The news that many have abandoned Catholicism in Latin America makes sad reading for us Catholics. This news is not, however, new: we have known for some time that the Church in South and Central America has been haemorrhaging adherents, mainly to Pentecostal congregations, and other groups that are generally termed “las sectas”, or sects, such as the Mormons and the Seventh Day Adventists. The latest research from the Pew Foundation merely serves to underline how advanced this trend is, and it should serve as a wake-up call. There is no point in denying the trend, though as ever, the wake-up call comes late in the day.
What is wrong with the Church in Latin America? Well, for a start, there is much right with it, but there are certain things which need to be addressed, and are, to my knowledge being addressed.

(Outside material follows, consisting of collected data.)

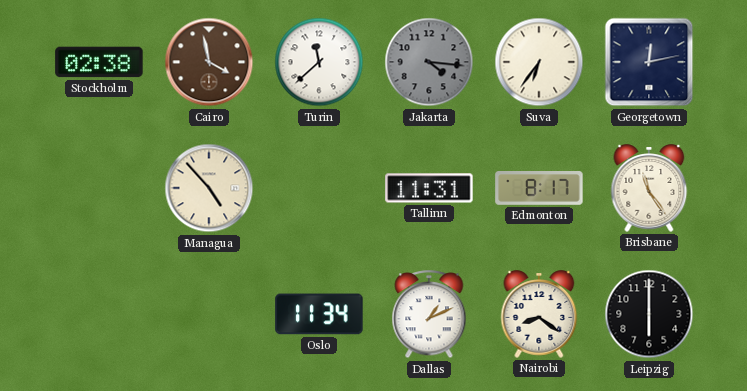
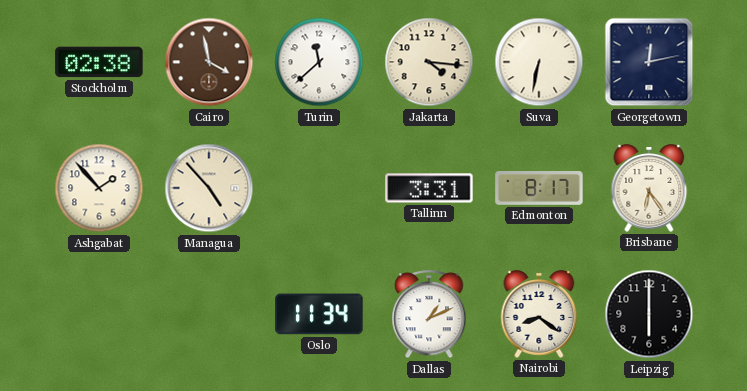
Jakarta dial: grey -> cream
Suva: 6:36 -> 6:32
Ashgabat: none -> 1:53
Tallinn: 11:31 -> 3:31
Brisbane: 11:24 -> 6:24
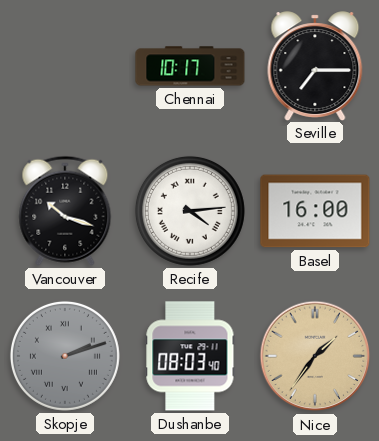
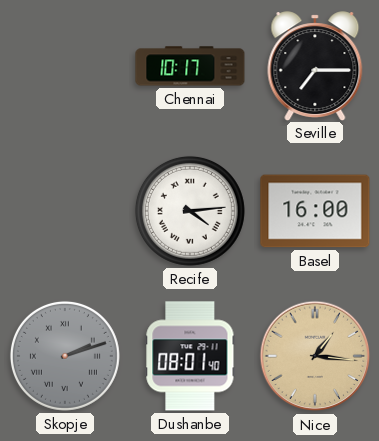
Vancouver: 10:18 -> none
Dushanbe: 08:03 -> 08:01
Nice: 1:36 -> 1:16
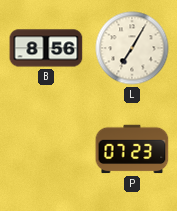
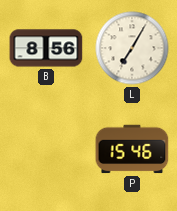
P: 07:23 -> 15:46
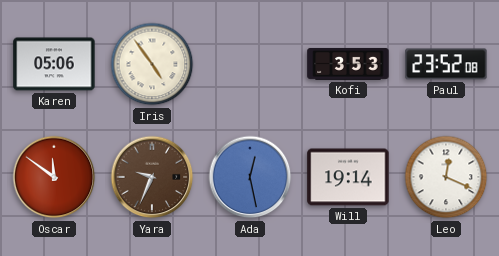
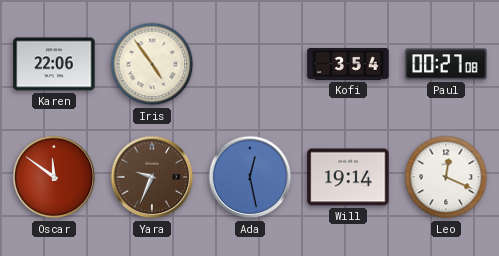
Karen: 05:06 -> 22:06
Kofi: 3:53 -> 3:54
Paul: 23:52 -> 00:27
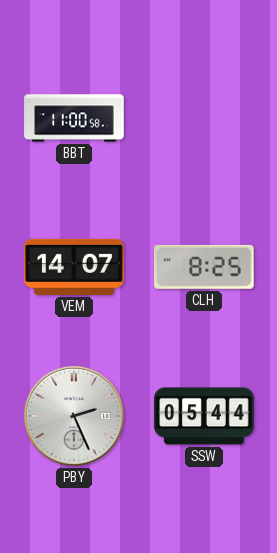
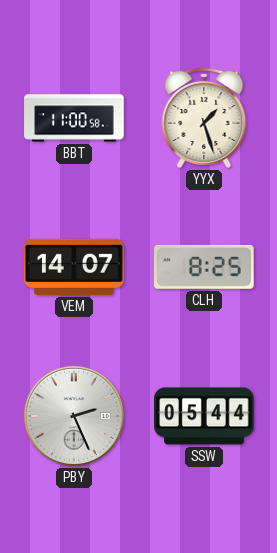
YYX: none -> 1:27
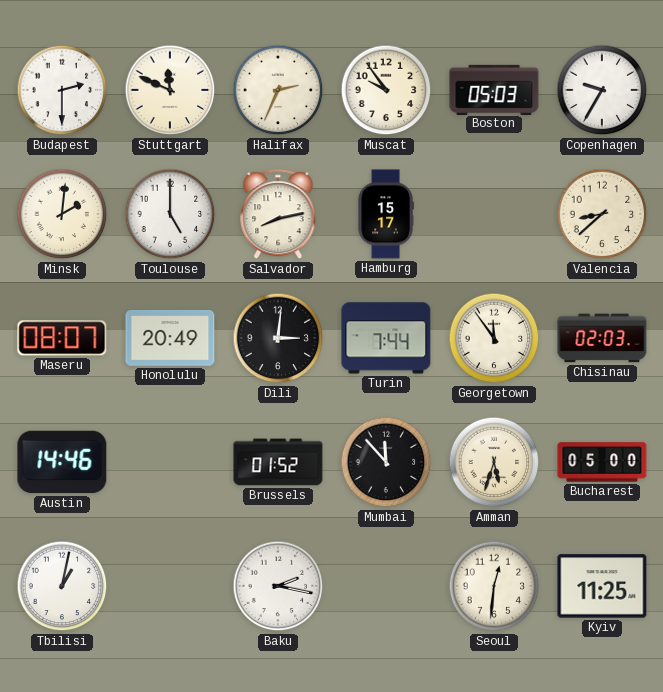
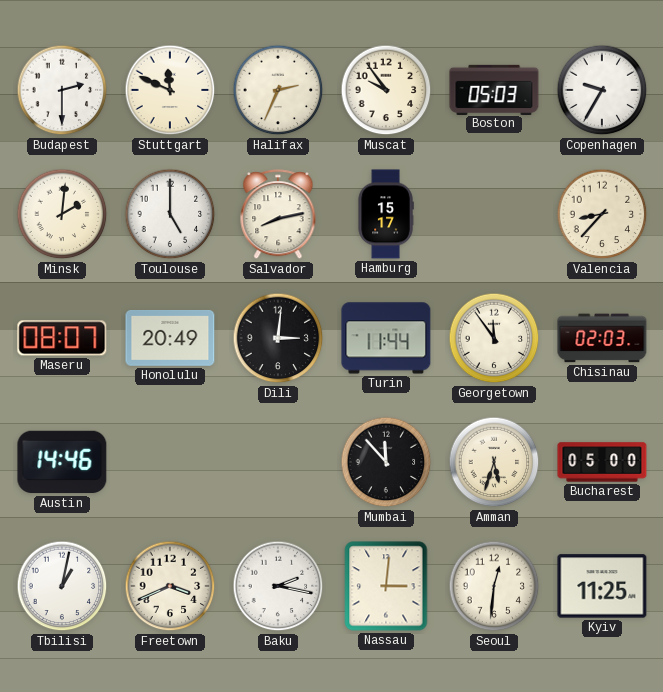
Valencia: 8:38 -> 8:37
Turin: 7:44 -> 11:44
Brussels: 01:52 -> none
Freetown: none -> 3:41
Nassau: none -> 3:01
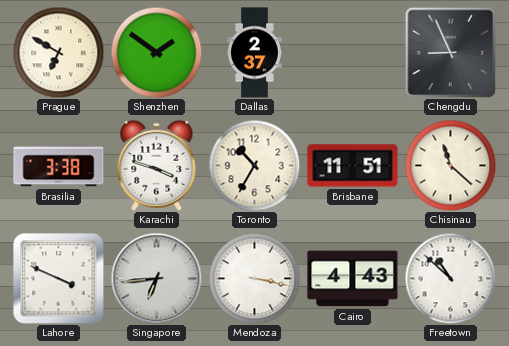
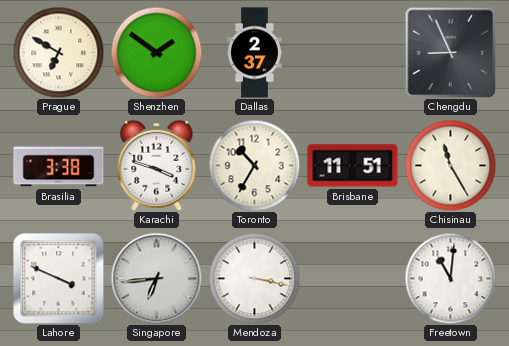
Chisinau: 11:22 -> 11:25
Cairo: 4:43 -> none
Freetown: 10:52 -> 11:01
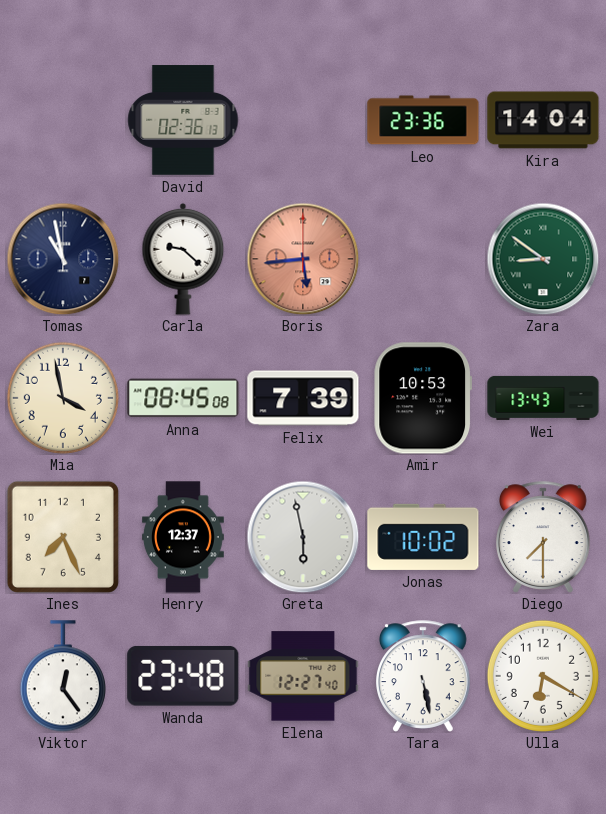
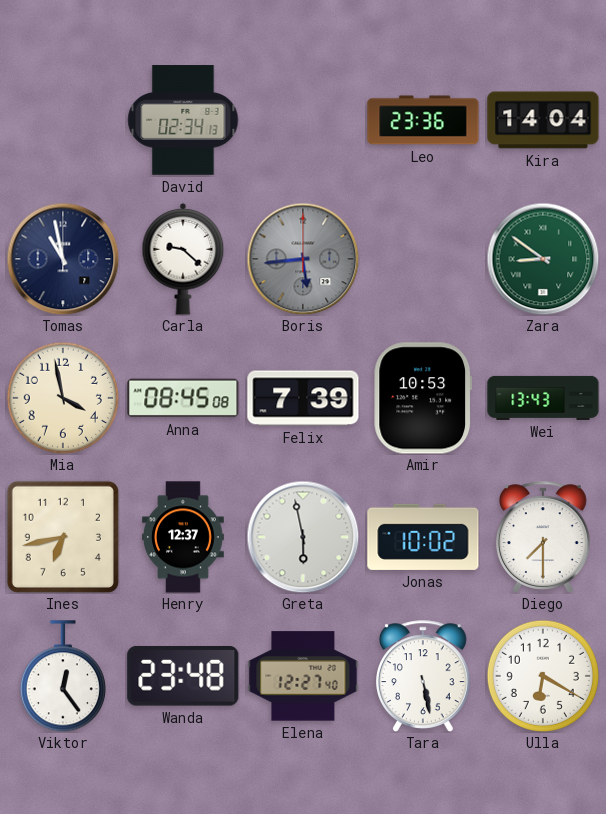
David: 02:36 -> 02:34
Boris dial: salmon -> grey
Ines: 7:26 -> 6:43
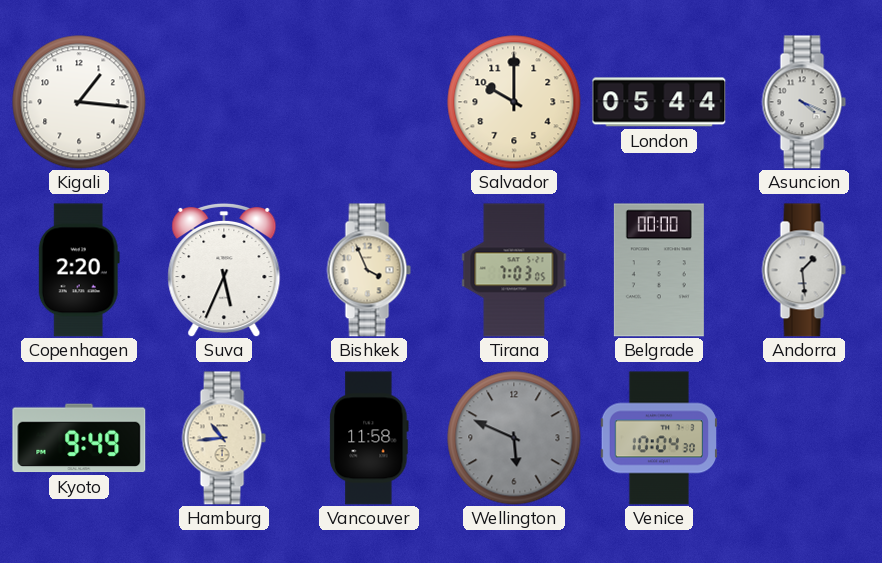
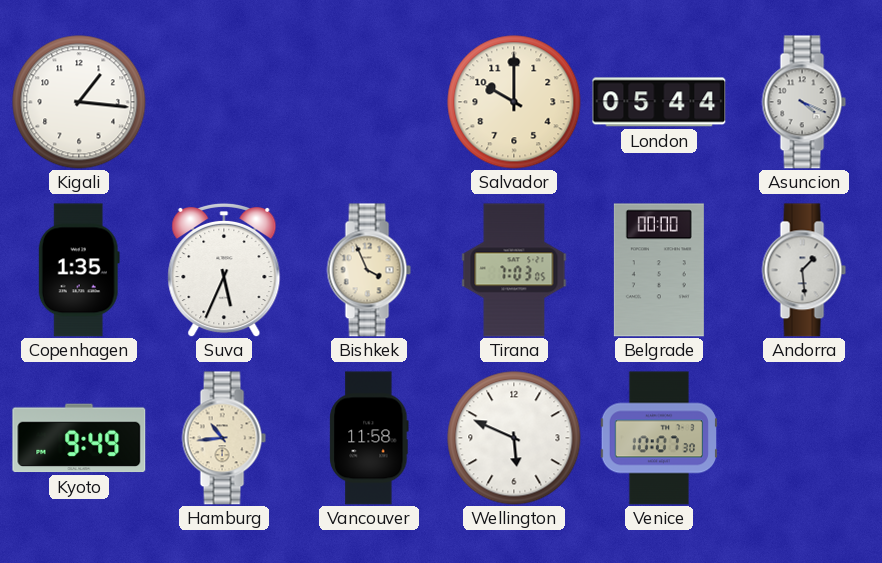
Copenhagen: 2:20 -> 1:35
Wellington dial: grey -> white
Venice: 10:04 -> 10:07
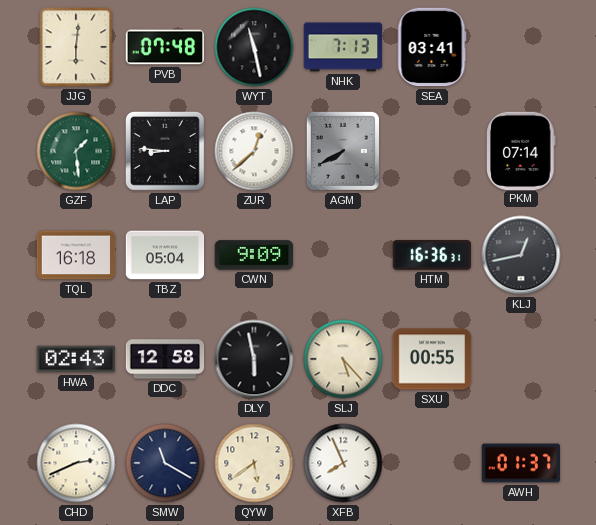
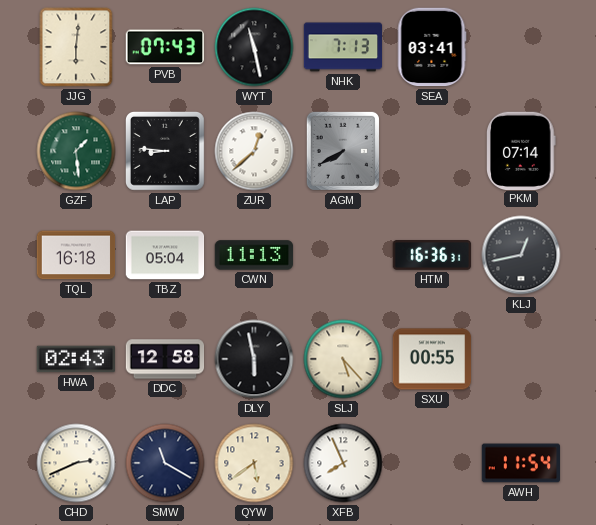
PVB: 07:48 -> 07:43
CWN: 9:09 -> 11:13
AWH: 01:37 -> 11:54
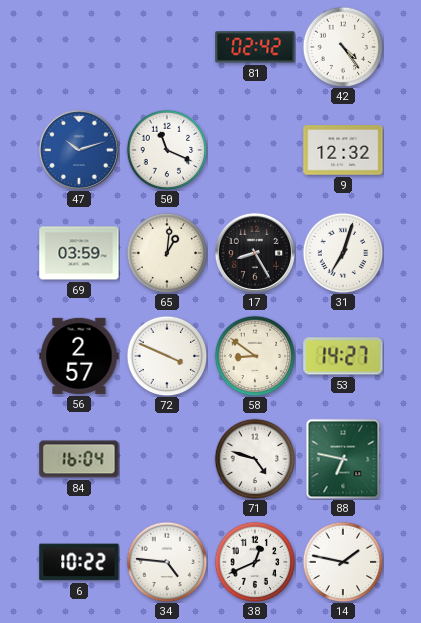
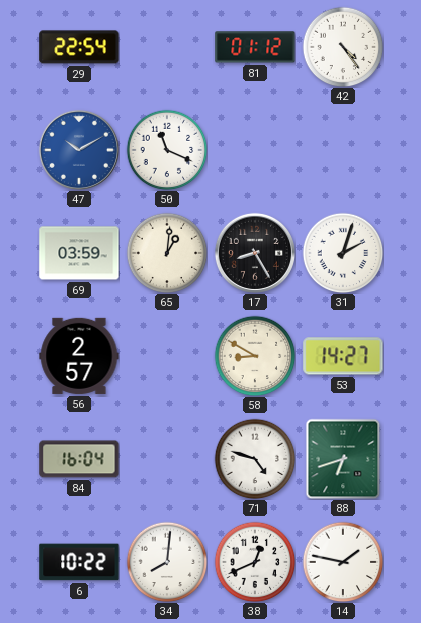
29: none -> 22:54
81: 02:42 -> 01:12
47: 10:12 -> 10:10
9: 12:32 -> none
31: 7:03 -> 2:03
72: 3:49 -> none
58: 8:51 -> 8:50
88: 6:47 -> 6:42
34: 4:46 -> 8:01
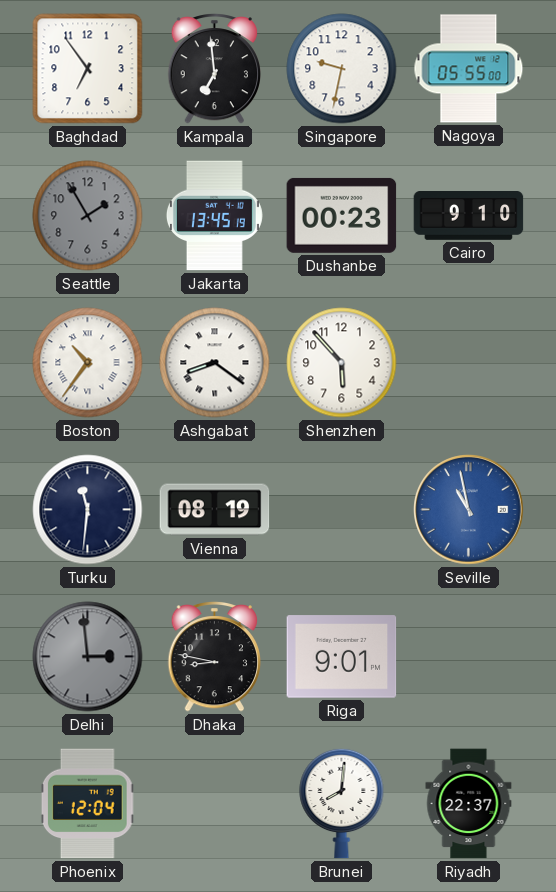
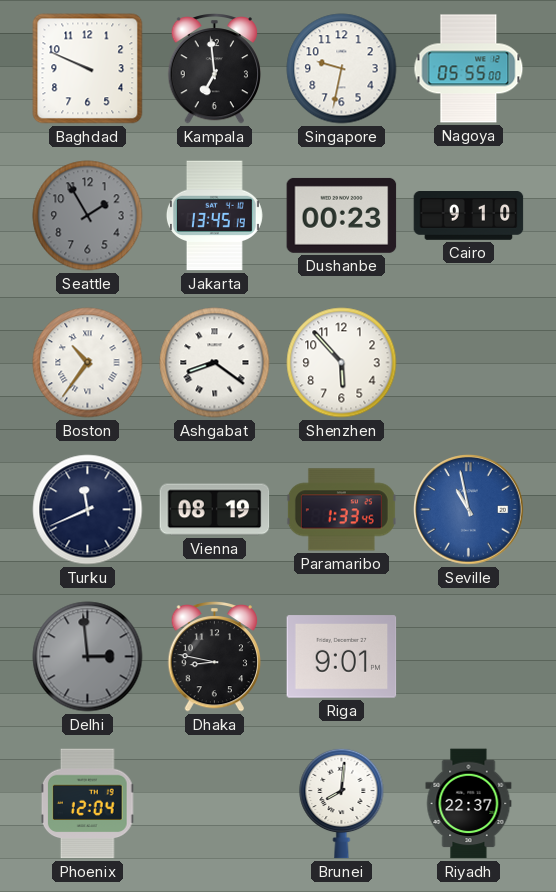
Baghdad: 6:54 -> 9:49
Turku: 11:31 -> 11:41
Paramaribo: none -> 1:33
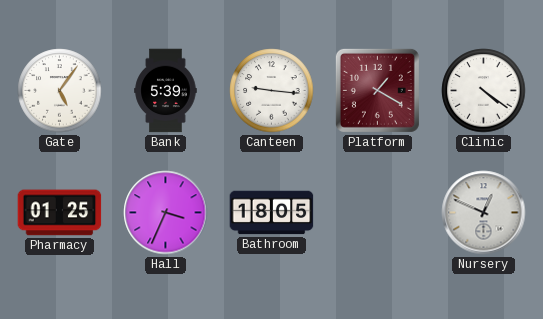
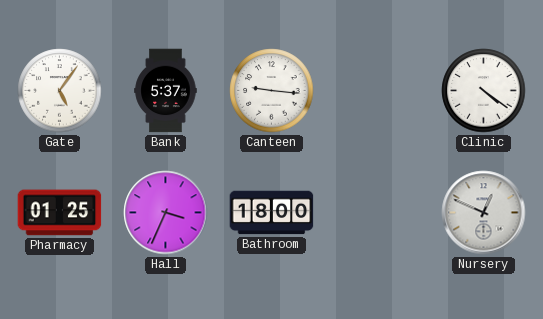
Bank: 5:39 -> 5:37
Platform: 1:20 -> none
Bathroom: 18:05 -> 18:00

The first major challenge is social dislocation. Throughout the Americas people are migrating to large cities. This means that places like Buenos Aires are experiencing a huge influx of people from the countryside, and from other countries too. The same is even more true of the megalopolis that is Sao Paulo which is home to virtually every nation under the sun. Also to be considered as Latin American megacities are Los Angeles, Chicago and New York, which are homes to thousands upon thousands who have migrated north. When people leave their villages in this manner, they also, sadly, often leave behind their religious practices. Devout Catholics on arrival in the big city, an alien and new community for them, may stop going to Church, or may meet up with a welcoming new church that rapidly gains their support. Incidentally, this is also true of Britain: many Catholics from abroad may come to London and switch religious allegiances in the process, or lose religious allegiances altogether.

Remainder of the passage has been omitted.